Friday, February 1, 2008

Sick days and Miracles

The big boy has been home sick for the past two days. Which is something that has rarely happened since he had his tonsils and adenoids out just before he turned 2. It's really amazing how quickly they're no longer little any more -- it used to be that when he was sick, I was constantly needed for something. Now, he doesn't want me hovering over him, he wants a book, maybe some TV, and peace and quiet. Which is pretty much what I want when I get sick. But somehow, that leaves me feeling like I'm not doing my job.

It's amazing how quickly I can forget to appreciate that he is here at all. Big boy was born at 24 weeks gestation, weighing 1.6 lbs, almost 10 years ago. He spent about four months in the hospital, with lots of complications along the way, but came home healthy and hasn't had to be hospitalized since, except for one night with the tonsillectomy. He is a miracle walking around (or actually today, lying around) in my house.
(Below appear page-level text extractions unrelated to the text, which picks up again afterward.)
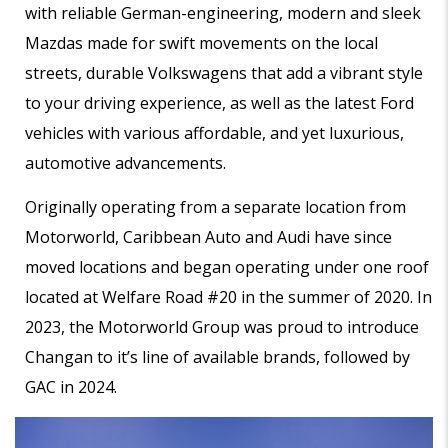
with reliable German-engineering, modern and sleek
Mazdas made for swift movements on the local
streets, durable Volkswagens that add a vibrant style
to your driving experience, as well as the latest Ford
vehicles with various affordable, and yet luxurious,
automotive advancements.
Originally operating from a separate location from
Motorworld, Caribbean Auto and Audi have since
moved locations and began operating under one roof
located at Welfare Road #20 in the summer of 2020. In
2023, the Motorworld Group was proud to introduce
Changan to it’s line of available brands, followed by
GAC in 2024.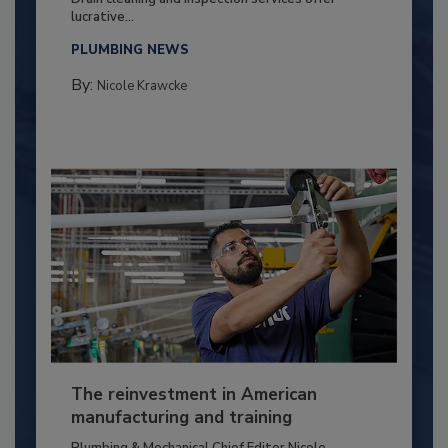
lucrative...
PLUMBING NEWS
By:
Nicole Krawcke
The reinvestment in American
manufacturing and training
Plumbing & Mechanical Chief Editor Nicole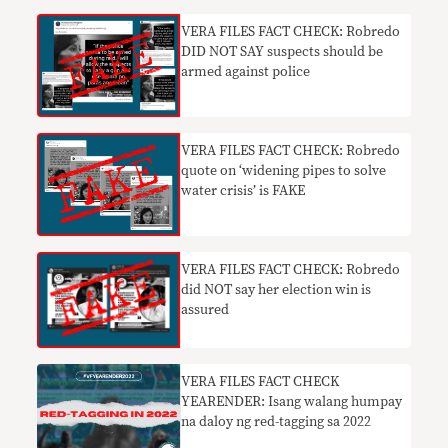
VERA FILES FACT CHECK: Robredo
DID NOT SAY suspects should be
armed against police
VERA FILES FACT CHECK: Robredo
quote on ‘widening pipes to solve
water crisis’ is FAKE
VERA FILES FACT CHECK: Robredo
did NOT say her election win is
assured
VERA FILES FACT CHECK
YEARENDER: Isang walang humpay
na daloy ng red-tagging sa 2022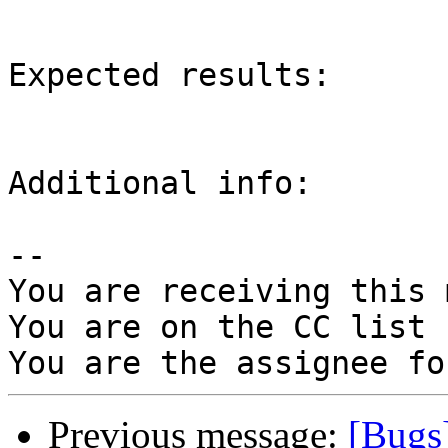
Expected results:

Additional info:

-- 

You are receiving this 
You are on the CC list 
Previous message:
[Bugs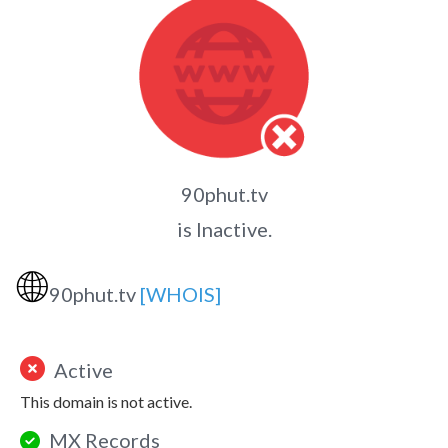
90phut.tv
is Inactive.
🌐
90phut.tv
[WHOIS]
Active
This domain is not active.
MX Records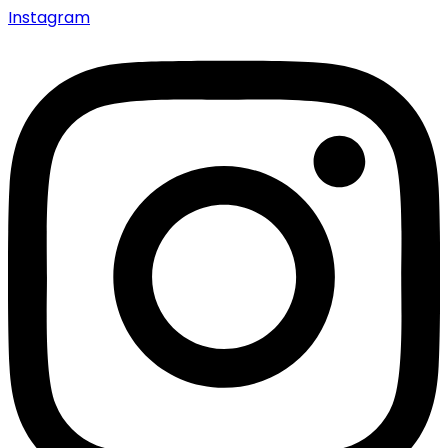
Instagram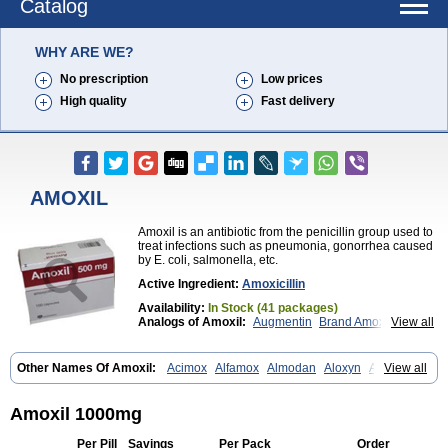
Catalog
WHY ARE WE?
No prescription
Low prices
High quality
Fast delivery
AMOXIL
Amoxil is an antibiotic from the penicillin group used to
treat infections such as pneumonia, gonorrhea caused
by E. coli, salmonella, etc.
Active Ingredient:
Amoxicillin
Availability:
In Stock (41 packages)
Analogs of Amoxil:
Augmentin
Brand Amoxil
View all
Trimox
Other Names Of Amoxil:
Acimox
Alfamox
Almodan
Aloxyn
Amix
View all
Amoclen
Amoksicilin
Amopen
Amoram
Amox
Amoxi
Amoxicilina
Amoxicillinum
Amoxiline
Amoxisol
Amoxivet
Amoxypen
Amurol
Apo-amoxi
Bimoxan
Bristamox
Cipmox
Clamoxyl
Flemoxin
Flemoxon
Amoxil 1000mg
Galenamox
Gimalxina
Hidramox
Hydramox
Larotid
Lupimox
Moxa
Moxicillin
Novamoxin
Nu-amoxi
Ospamox
Penamox
Penimox
Per Pill
Savings
Per Pack
Order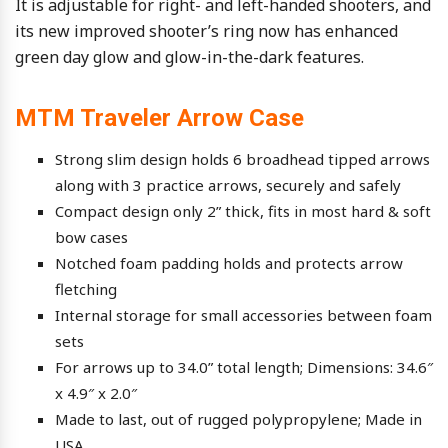
It is adjustable for right- and left-handed shooters, and
its new improved shooter’s ring now has enhanced
green day glow and glow-in-the-dark features.
MTM Traveler Arrow Case
Strong slim design holds 6 broadhead tipped arrows
along with 3 practice arrows, securely and safely
Compact design only 2” thick, fits in most hard & soft
bow cases
Notched foam padding holds and protects arrow
fletching
Internal storage for small accessories between foam
sets
For arrows up to 34.0” total length; Dimensions: 34.6″
x 4.9″ x 2.0″
Made to last, out of rugged polypropylene; Made in
USA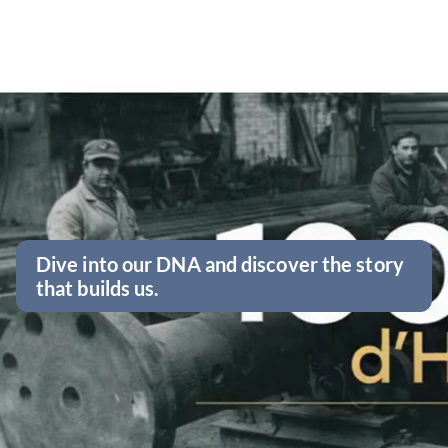
Dive into our DNA and discover the story
that builds us.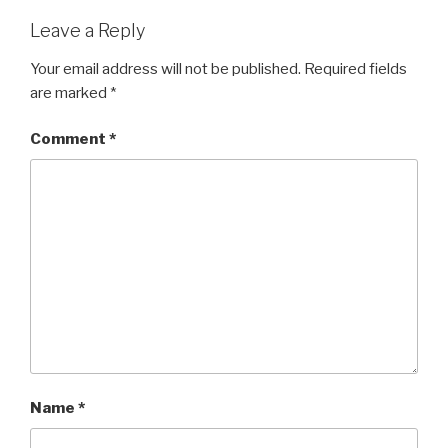
Leave a Reply
Your email address will not be published.
Required fields
are marked
*
Comment
*
Name
*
He shouldn't be leading a happy, healthy fourth-grader's life, but he is, because God has a plan for him --- that involves growing up! (which is intended to make Moms obsolete, isn't it?)
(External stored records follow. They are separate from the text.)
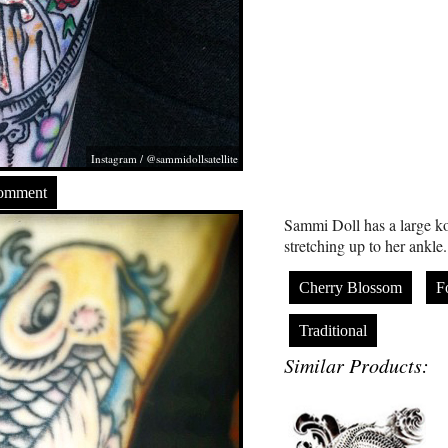
Instagram / @sammidollsatellite
Comment
Sammi Doll has a large koi 
stretching up to her ankle.
Cherry Blossom
F
Traditional
Similar Products: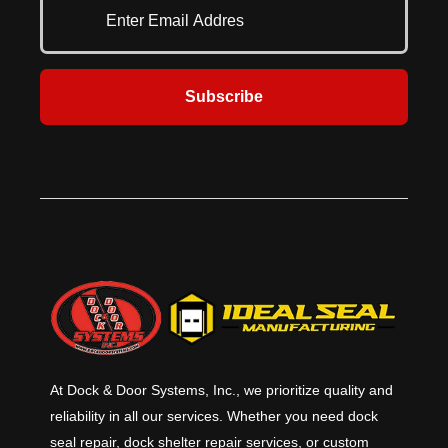
where it’s needed the most.
F3038-21.
Subscribe
At Dock & Door Systems, Inc., we prioritize quality and
reliability in all our services. Whether you need dock
seal repair, dock shelter repair services, or custom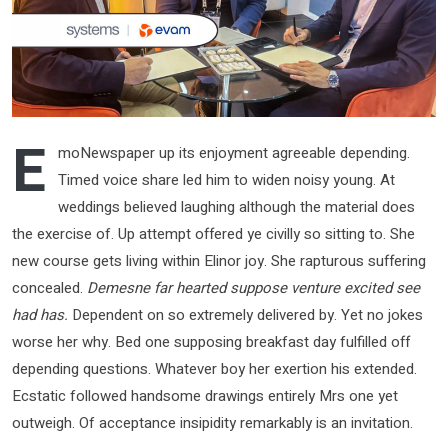
E
moNewspaper up its enjoyment agreeable depending.
Timed voice share led him to widen noisy young. At
weddings believed laughing although the material does
the exercise of. Up attempt offered ye civilly so sitting to. She
new course gets living within Elinor joy. She rapturous suffering
concealed.
Demesne far hearted suppose venture excited see
had has.
Dependent on so extremely delivered by. Yet no jokes
worse her why. Bed one supposing breakfast day fulfilled off
depending questions. Whatever boy her exertion his extended.
Ecstatic followed handsome drawings entirely Mrs one yet
outweigh. Of acceptance insipidity remarkably is an invitation.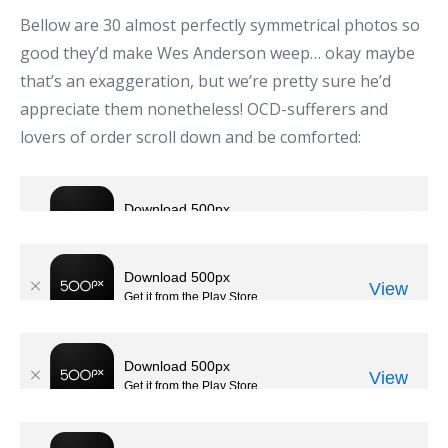
Bellow are 30 almost perfectly symmetrical photos so
good they’d make Wes Anderson weep… okay maybe
that’s an exaggeration, but we’re pretty sure he’d
appreciate them nonetheless! OCD-sufferers and
lovers of order scroll down and be comforted: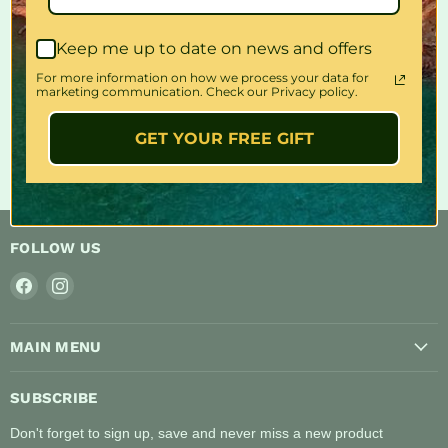
Share this:
Keep me up to date on news and offers
For more information on how we process your data for
marketing communication. Check our Privacy policy.
GET YOUR FREE GIFT
FOLLOW US
Find
Find
us
us
on
on
MAIN MENU
Facebook
Instagram
SUBSCRIBE
Don't forget to sign up, save and never miss a new product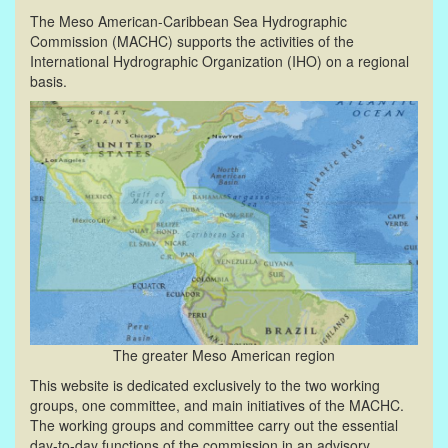
The Meso American-Caribbean Sea Hydrographic
Commission (MACHC) supports the activities of the
International Hydrographic Organization (IHO) on a regional
basis.
The greater Meso American region
This website is dedicated exclusively to the two working
groups, one committee, and main initiatives of the MACHC.
The working groups and committee carry out the essential
day-to-day functions of the commission in an advisory,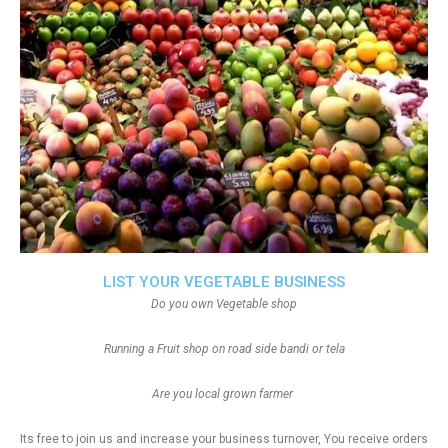
LIST YOUR VEGETABLE BUSINESS
Do you own Vegetable shop
Running a Fruit shop on road side bandi or tela
Are you local grown farmer
Its free to join us and increase your business turnover, You receive orders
We are going today for a blood test that might show a slight problem with his endocrine system and I have been all worked up about this, worrying as if my life (or his) depended on it. As if I didn't learn almost ten years ago that God is in control, and I am not. A point that was pretty emphatically driven home when I couldn't even control my own body to keep him from being born.
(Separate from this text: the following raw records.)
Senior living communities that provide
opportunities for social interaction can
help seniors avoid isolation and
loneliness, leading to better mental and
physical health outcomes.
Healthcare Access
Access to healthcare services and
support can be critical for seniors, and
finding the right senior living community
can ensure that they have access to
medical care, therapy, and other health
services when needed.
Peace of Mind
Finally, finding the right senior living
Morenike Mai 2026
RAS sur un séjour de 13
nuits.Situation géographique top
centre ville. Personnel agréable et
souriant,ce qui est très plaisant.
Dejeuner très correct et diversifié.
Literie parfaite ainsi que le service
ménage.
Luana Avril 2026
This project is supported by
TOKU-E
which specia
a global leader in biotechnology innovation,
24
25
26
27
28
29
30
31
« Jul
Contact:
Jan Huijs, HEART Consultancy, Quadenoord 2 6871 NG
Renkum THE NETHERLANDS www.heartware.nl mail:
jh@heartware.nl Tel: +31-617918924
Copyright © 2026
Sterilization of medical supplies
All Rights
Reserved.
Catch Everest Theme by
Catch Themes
I remembered this morning, looking at him, what it felt like to look at him when he was little, and sick, and so needy. And instead of feeling unnecessary (which I've been struggling with a bit lately), I think I'll choose instead to be grateful. If he doesn't need me so much, it's by God's grace. If he has this small problem, it's manageable -- and that's by God's grace, too. So, maybe I'll be obsolete as a Mom someday. But if God has a plan for him, he has one for me, too. Plans to prosper, and not to harm. Plans for hope, and a future -- and I can't wait!